Repeat troponin at 1-2 hours for hs-cTn assays or 3-6 hours for conventional troponin assays if initial measurement is nondiagnostic 1.
Assess renal function (eGFR) in all patients, as this affects medication dosing and contrast use 1.
Screen all patients for diabetes and monitor blood glucose frequently 1.
Revascularization Strategy
For STEMI (ST-Segment Elevation)
Emergency PCI is the preferred reperfusion strategy with door-to-balloon time <90 minutes 2, 3.
Fibrinolytic therapy should be administered if PCI will be delayed >120 minutes, with door-to-needle time <30 minutes 2, 3, 5.
For NSTE-ACS
Emergency coronary angiography (<2 hours) is mandatory for patients with cardiogenic shock, hemodynamic instability, or very high-risk features 1.
Early invasive strategy (<24 hours) for patients with elevated troponin, dynamic ECG changes, or GRACE score >140 1.
Emergency PCI of the culprit lesion is recommended for cardiogenic shock due to NSTE-ACS, independent of time delay 1.
Emergency CABG is recommended if coronary anatomy is not amenable to PCI 1.
Routine immediate revascularization of non-culprit lesions in NSTE-ACS patients with multivessel disease presenting with cardiogenic shock is NOT recommended 1.
Special Considerations for Cardiogenic Shock
More than two-thirds of patients with cardiogenic shock have three-vessel CAD 1.
Cardiogenic shock may be related to mechanical complications including mitral regurgitation from papillary muscle dysfunction/rupture, ventricular septal rupture, or free wall rupture 1.
Routine use of intra-aortic balloon pump (IABP) in patients with cardiogenic shock and no mechanical complications is NOT recommended 1.
In cases of mechanical complications, emergency surgical or catheter-based repair is recommended as decided by the Heart Team 1.
Critical Pitfalls to Avoid
- Do NOT delay treatment waiting for cardiac biomarker results—initial management should be based on clinical presentation and ECG findings 2, 3.
- Do NOT dismiss atypical presentations (especially in women, elderly, and diabetics) as non-cardiac without excluding ACS first 1, 3, 4.

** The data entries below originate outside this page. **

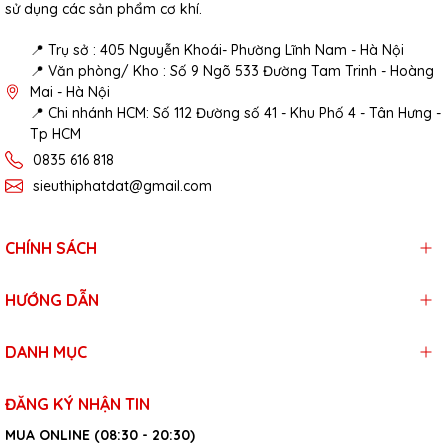
sử dụng các sản phẩm cơ khí.
📍 Trụ sở : 405 Nguyễn Khoái- Phường Lĩnh Nam - Hà Nội
📍 Văn phòng/ Kho : Số 9 Ngõ 533 Đường Tam Trinh - Hoàng
Mai - Hà Nội
📍 Chi nhánh HCM: Số 112 Đường số 41 - Khu Phố 4 - Tân Hưng -
Tp HCM
0835 616 818
sieuthiphatdat@gmail.com
CHÍNH SÁCH
HƯỚNG DẪN
DANH MỤC
ĐĂNG KÝ NHẬN TIN
MUA ONLINE (08:30 - 20:30)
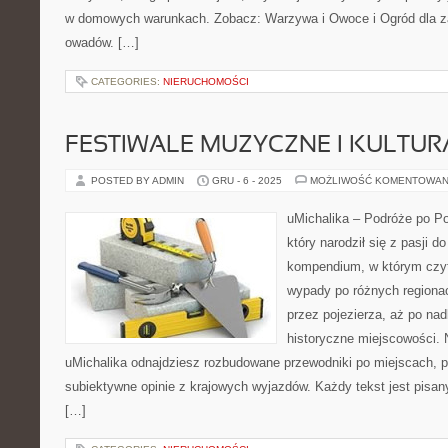
w domowych warunkach. Zobacz: Warzywa i Owoce i Ogród dla z
owadów. […]
CATEGORIES:
NIERUCHOMOŚCI
FESTIWALE MUZYCZNE I KULTU
POSTED BY ADMIN
GRU - 6 - 2025
MOŻLIWOŚĆ KOMENTOWAN
uMichalika – Podróże po Po
który narodził się z pasji 
kompendium, w którym czyte
wypady po różnych regionac
przez pojezierza, aż po nad
historyczne miejscowości. N
uMichalika odnajdziesz rozbudowane przewodniki po miejscach, p
subiektywne opinie z krajowych wyjazdów. Każdy tekst jest pisa
[…]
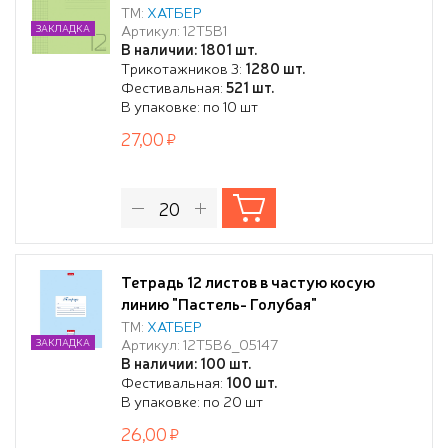
65г/кв.м
ТМ:
ХАТБЕР
Артикул: 12Т5В1
ЗАКЛАДКА
В наличии: 1801 шт.
Трикотажников 3:
1280 шт.
Фестивальная:
521 шт.
В упаковке: по 10 шт
27,00
Тетрадь 12 листов в частую косую
линию "Пастель- Голубая"
ТМ:
ХАТБЕР
Артикул: 12Т5В6_05147
ЗАКЛАДКА
В наличии: 100 шт.
Фестивальная:
100 шт.
В упаковке: по 20 шт
26,00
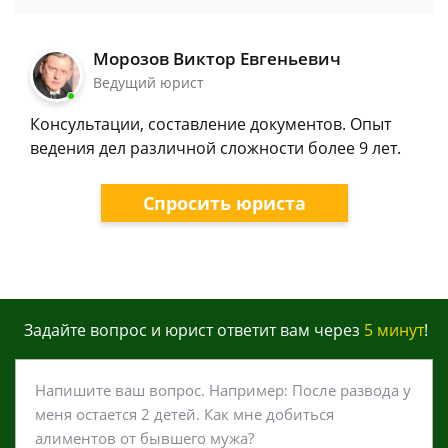
Морозов Виктор Евгеньевич
Ведущий юрист
Консультации, составление документов. Опыт
ведения дел различной сложности более 9 лет.
Спросить юриста
Задайте вопрос и юрист ответит вам через
5 минут
!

- Do NOT use nitroglycerin response as a diagnostic tool for ACS, as esophageal spasm and other conditions may also respond 3.
- Do NOT administer prasugrel loading dose prior to coronary angiography in UA/NSTEMI patients, as bleeding risk increases without clear benefit 6.
- Do NOT start prasugrel in patients likely to undergo urgent CABG; discontinue at least 7 days prior to surgery when possible 6.
- Suspect bleeding in any patient who becomes hypotensive after coronary angiography, PCI, or CABG while on antiplatelet therapy 6.
Disposition and Monitoring
Admit high-risk patients to a coronary care unit with continuous ECG monitoring, 1:1 nursing ratio, and immediate defibrillation capability for at least 24 hours 1.
Monitor for complications including sustained ventricular arrhythmias, high-degree AV block, sustained hypotension, recurrent ischemia, new mechanical defects, or heart failure 1.